PROBLEM TO SOLVE
Copy the entire listing, down to the final line, exactly.
___ THE RECORDS ___
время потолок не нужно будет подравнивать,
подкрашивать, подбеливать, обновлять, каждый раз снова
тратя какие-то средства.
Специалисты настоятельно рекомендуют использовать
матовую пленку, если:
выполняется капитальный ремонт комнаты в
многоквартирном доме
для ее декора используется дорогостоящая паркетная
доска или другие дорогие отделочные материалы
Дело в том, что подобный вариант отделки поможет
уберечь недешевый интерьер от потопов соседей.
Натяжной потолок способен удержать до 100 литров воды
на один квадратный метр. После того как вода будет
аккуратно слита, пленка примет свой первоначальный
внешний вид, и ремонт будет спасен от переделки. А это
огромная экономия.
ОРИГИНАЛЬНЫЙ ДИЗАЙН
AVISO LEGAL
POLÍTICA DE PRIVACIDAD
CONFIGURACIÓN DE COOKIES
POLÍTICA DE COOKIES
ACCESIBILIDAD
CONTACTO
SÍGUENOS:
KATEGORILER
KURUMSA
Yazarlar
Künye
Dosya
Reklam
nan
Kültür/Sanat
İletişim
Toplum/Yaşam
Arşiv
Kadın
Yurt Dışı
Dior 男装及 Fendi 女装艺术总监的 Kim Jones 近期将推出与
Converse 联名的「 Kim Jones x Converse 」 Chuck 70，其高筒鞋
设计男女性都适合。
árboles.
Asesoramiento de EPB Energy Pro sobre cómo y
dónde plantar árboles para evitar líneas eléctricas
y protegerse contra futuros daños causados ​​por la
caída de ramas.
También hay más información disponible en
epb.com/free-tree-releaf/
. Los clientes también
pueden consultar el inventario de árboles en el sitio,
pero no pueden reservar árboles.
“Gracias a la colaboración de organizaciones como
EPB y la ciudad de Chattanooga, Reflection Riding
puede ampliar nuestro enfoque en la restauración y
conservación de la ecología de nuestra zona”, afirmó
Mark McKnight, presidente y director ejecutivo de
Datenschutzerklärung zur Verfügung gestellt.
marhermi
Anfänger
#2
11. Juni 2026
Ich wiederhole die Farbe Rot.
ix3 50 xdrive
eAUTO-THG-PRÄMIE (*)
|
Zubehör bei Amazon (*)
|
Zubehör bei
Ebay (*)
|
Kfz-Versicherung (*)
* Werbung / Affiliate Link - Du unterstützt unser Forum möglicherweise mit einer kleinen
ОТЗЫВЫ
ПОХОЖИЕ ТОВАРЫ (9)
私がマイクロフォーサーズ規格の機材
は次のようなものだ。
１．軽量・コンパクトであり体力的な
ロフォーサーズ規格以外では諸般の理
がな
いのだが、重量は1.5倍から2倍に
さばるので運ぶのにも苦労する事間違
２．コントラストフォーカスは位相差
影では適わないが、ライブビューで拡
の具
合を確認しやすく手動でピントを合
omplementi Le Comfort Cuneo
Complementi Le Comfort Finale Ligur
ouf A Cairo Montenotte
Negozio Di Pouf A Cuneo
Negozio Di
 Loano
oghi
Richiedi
___
EXERCISE OUTPUT
время потолок не нужно будет подравнивать,
подкрашивать, подбеливать, обновлять, каждый раз снова
тратя какие-то средства.
Специалисты настоятельно рекомендуют использовать
матовую пленку, если:
выполняется капитальный ремонт комнаты в
многоквартирном доме
для ее декора используется дорогостоящая паркетная
доска или другие дорогие отделочные материалы
Дело в том, что подобный вариант отделки поможет
уберечь недешевый интерьер от потопов соседей.
Натяжной потолок способен удержать до 100 литров воды
на один квадратный метр. После того как вода будет
аккуратно слита, пленка примет свой первоначальный
внешний вид, и ремонт будет спасен от переделки. А это
огромная экономия.
ОРИГИНАЛЬНЫЙ ДИЗАЙН
AVISO LEGAL
POLÍTICA DE PRIVACIDAD
CONFIGURACIÓN DE COOKIES
POLÍTICA DE COOKIES
ACCESIBILIDAD
CONTACTO
SÍGUENOS:
KATEGORILER
KURUMSA
Yazarlar
Künye
Dosya
Reklam
nan
Kültür/Sanat
İletişim
Toplum/Yaşam
Arşiv
Kadın
Yurt Dışı
Dior 男装及 Fendi 女装艺术总监的 Kim Jones 近期将推出与
Converse 联名的「 Kim Jones x Converse 」 Chuck 70，其高筒鞋
设计男女性都适合。
árboles.
Asesoramiento de EPB Energy Pro sobre cómo y
dónde plantar árboles para evitar líneas eléctricas
y protegerse contra futuros daños causados ​​por la
caída de ramas.
También hay más información disponible en
epb.com/free-tree-releaf/
. Los clientes también
pueden consultar el inventario de árboles en el sitio,
pero no pueden reservar árboles.
“Gracias a la colaboración de organizaciones como
EPB y la ciudad de Chattanooga, Reflection Riding
puede ampliar nuestro enfoque en la restauración y
conservación de la ecología de nuestra zona”, afirmó
Mark McKnight, presidente y director ejecutivo de
Datenschutzerklärung zur Verfügung gestellt.
marhermi
Anfänger
#2
11. Juni 2026
Ich wiederhole die Farbe Rot.
ix3 50 xdrive
eAUTO-THG-PRÄMIE (*)
|
Zubehör bei Amazon (*)
|
Zubehör bei
Ebay (*)
|
Kfz-Versicherung (*)
* Werbung / Affiliate Link - Du unterstützt unser Forum möglicherweise mit einer kleinen
ОТЗЫВЫ
ПОХОЖИЕ ТОВАРЫ (9)
私がマイクロフォーサーズ規格の機材
は次のようなものだ。
１．軽量・コンパクトであり体力的な
ロフォーサーズ規格以外では諸般の理
がな
いのだが、重量は1.5倍から2倍に
さばるので運ぶのにも苦労する事間違
２．コントラストフォーカスは位相差
影では適わないが、ライブビューで拡
の具
合を確認しやすく手動でピントを合
omplementi Le Comfort Cuneo
Complementi Le Comfort Finale Ligur
ouf A Cairo Montenotte
Negozio Di Pouf A Cuneo
Negozio Di
 Loano
oghi
Richiedi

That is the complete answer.